ANZ oil analysts said in a note: “This raises the spectre of continued risk of supply disruptions in the oil market.”
According to reports, Vitol Group intends to completely stop trading Russia-origin crude and products by the end of this year.
Volumes of Russian oil handled by Vitol “will diminish significantly in the second quarter as current term contractual obligations decline,” a spokesperson said by email.
It intends to cease trading crude and products unless directed otherwise, and “we anticipate this will be completed by the end of 2022”.
The Geneva-based firm reiterated that it will not enter into any new Russian crude and product transactions.
The company has stressed since Russia’s invasion of Ukraine that its purchases have been part of pre-existing contracts.
Vitol’s announcement came after an adviser to Ukrainian President Volodymyr Zelensky wrote to the heads of Vitol and other merchant traders, asking them to terminate business dealings with Russia’s fossil fuel industry to cut off the cash flow helping to finance the invasion.
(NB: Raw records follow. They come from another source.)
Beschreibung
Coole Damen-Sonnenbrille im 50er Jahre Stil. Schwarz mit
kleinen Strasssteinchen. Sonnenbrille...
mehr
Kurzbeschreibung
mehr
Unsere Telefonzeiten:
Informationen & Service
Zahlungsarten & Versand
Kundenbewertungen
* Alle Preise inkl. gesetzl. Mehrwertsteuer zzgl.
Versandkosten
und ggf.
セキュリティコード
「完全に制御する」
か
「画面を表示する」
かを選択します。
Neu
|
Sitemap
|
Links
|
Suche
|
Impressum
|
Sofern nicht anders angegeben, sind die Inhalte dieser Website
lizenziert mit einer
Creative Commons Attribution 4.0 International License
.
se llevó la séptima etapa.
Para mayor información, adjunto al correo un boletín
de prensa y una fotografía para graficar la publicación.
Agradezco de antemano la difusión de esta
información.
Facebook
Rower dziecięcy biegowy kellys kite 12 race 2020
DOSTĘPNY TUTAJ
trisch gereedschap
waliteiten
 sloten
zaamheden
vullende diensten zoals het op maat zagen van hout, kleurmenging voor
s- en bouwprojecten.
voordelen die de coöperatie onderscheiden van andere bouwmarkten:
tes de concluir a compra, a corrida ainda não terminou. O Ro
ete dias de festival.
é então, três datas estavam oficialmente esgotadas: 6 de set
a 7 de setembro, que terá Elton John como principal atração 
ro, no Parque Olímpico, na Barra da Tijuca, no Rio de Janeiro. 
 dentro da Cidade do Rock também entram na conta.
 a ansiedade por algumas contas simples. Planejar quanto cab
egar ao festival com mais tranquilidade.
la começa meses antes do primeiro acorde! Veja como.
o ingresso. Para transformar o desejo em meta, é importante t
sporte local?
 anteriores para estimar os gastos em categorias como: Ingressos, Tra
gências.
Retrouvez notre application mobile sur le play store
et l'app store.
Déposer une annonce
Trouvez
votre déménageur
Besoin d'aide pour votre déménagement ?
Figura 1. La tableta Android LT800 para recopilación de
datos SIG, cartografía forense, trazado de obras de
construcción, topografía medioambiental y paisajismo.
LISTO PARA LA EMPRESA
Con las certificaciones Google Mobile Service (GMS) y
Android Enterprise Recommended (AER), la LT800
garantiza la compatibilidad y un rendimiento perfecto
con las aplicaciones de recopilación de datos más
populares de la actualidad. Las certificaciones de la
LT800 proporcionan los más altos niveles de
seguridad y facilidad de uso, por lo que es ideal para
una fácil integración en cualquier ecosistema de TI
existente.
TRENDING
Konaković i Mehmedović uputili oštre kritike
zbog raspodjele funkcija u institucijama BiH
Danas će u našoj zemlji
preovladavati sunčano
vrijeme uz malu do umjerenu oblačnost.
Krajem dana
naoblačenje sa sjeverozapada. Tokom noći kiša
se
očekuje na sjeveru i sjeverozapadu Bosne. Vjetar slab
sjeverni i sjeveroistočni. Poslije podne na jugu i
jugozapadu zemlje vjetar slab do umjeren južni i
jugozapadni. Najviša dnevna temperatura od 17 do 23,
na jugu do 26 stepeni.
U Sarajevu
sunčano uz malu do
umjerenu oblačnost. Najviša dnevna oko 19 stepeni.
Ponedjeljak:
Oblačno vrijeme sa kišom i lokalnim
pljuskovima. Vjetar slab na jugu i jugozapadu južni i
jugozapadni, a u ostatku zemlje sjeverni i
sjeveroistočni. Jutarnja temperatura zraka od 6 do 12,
Companies across the world have come under increased pressure from governments and shareholders to sideline Moscow.
Oil majors BP Plc, Shell Plc and Exxon Mobil Corp. have announced plans to abandon their stakes in investments related to Russia as they take steps to halt dealings with the nation.
Meanwhile, the data shows that Brent crude futures rose 59 cents, or 0.6percent, to $105.23 a barrel at 0053 GMT, while US West Texas Intermediate (WTI) crude futures jumped 60 cents, or 0.6percent, to $101.20 a barrel.
Both contracts surged more than 6 percent in the previous session.
The latest data showed Russian oil and gas condensate production dropped below 10 million bpd on Monday, its lowest level since July 2020, as sanctions imposed by many countries after Russia invaded Ukraine and logistical constraints hamper trade, people familiar with the data said on Tuesday.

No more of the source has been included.